Once you use an indiscriminate "effect basis" without being clear about the premise or cause of that effect, you end up with a bambazonke interpretation, which by definition would be unworkable and untenable in terms of its practical application.
The ConCourt resolved this in the landmark Mupungu case, when it rejected a precisely similar argument that the "effect" of raising the retirement age of judges of the apex courts from 70 to 75 years amounted to triggering the "non-benefit" rule in section 328(7). The ConCourt held that an age limit is not a term limit.
That logic or legal reasoning employed by the ConCourt regarding an age limit, applies to a term length (such as in sections 95(2)(b) and 143(1). Various versions of term-lengths or institutional durations of the elective public offices of the President, Parliament and Local Government have been in the Constitution of Zimbabwe since 1980; and they have never been treated as term limits; because they're not. All constitutions have term lengths for elective public offices; but not all have term limits. President Mugabe stayed in office for 37 years under term-lengths with no term limits.
In North America Franklin D. Roosevelt served four terms as President of the United States.

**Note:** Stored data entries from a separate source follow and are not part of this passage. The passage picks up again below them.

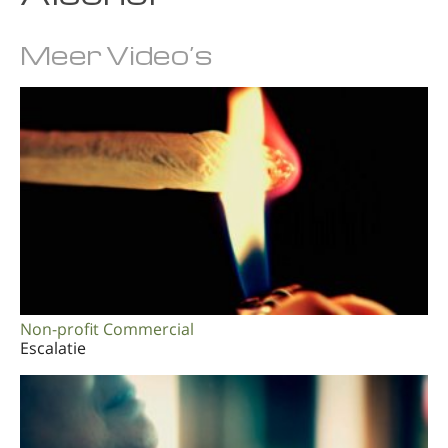
Noors
Meer Video’s
Portugues
Zweeds
Chinees
Arabisch
Nepalees
Oekraïens
Kroatisch
Turks
Non-profit Commercial
Alle regio’s/talen
Escalatie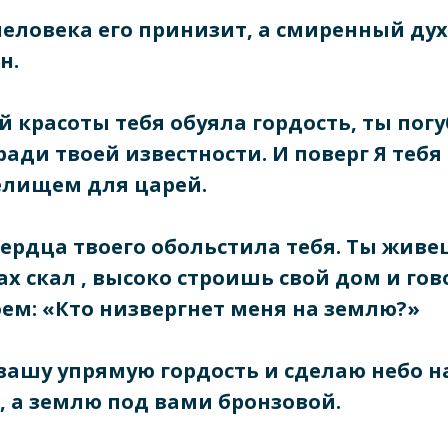
человека его принизит, а смиренный ду
н.
ей красоты тебя обуяла гордость, ты пог
ради твоей известности. И поверг Я тебя
елищем для царей.
сердца твоего обольстила тебя. Ты живе
х скал , высоко строишь свой дом и го
оем: «Кто низвергнет меня на землю?»
вашу упрямую гордость и сделаю небо 
 а землю под вами бронзовой.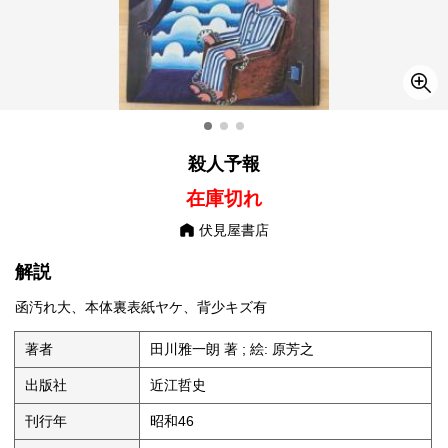
殺人予報
在庫切れ
伏見屋書店
解説
函汚れ大、本体裏表紙ヤケ、背少キズ有
著者
田川雅一朗 著 ; 絵: 原芳之
出版社
近江哲史
刊行年
昭和46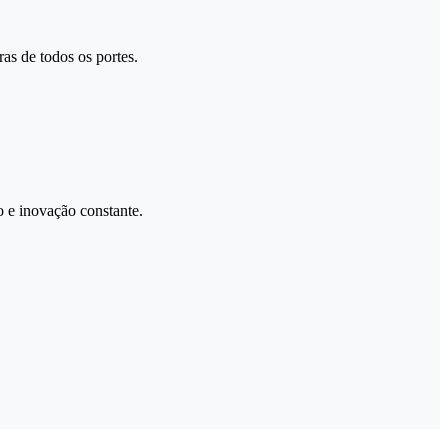
as de todos os portes.
o e inovação constante.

Elected in 1932, 1936, 1940, and 1944, he remains the only U.S. president in history to be elected to more than two terms.
Before Roosevelt's presidency, there was no legal or constitutional term limit a US president could serve until the 22nd Amendment was passed in 1951. Prior to that, US presidents had only four-year term lengths which were open to unlimited tenure or re-election.
Similarly, in Zimbabwe, the various term length provisions in place since 1980 did not suddenly become term limit provisions by the introduction of section 91(2) in 2013 under the new Constitution; the true and only term limit provision governing a term limit provision for an elective public office in Zimbabwe.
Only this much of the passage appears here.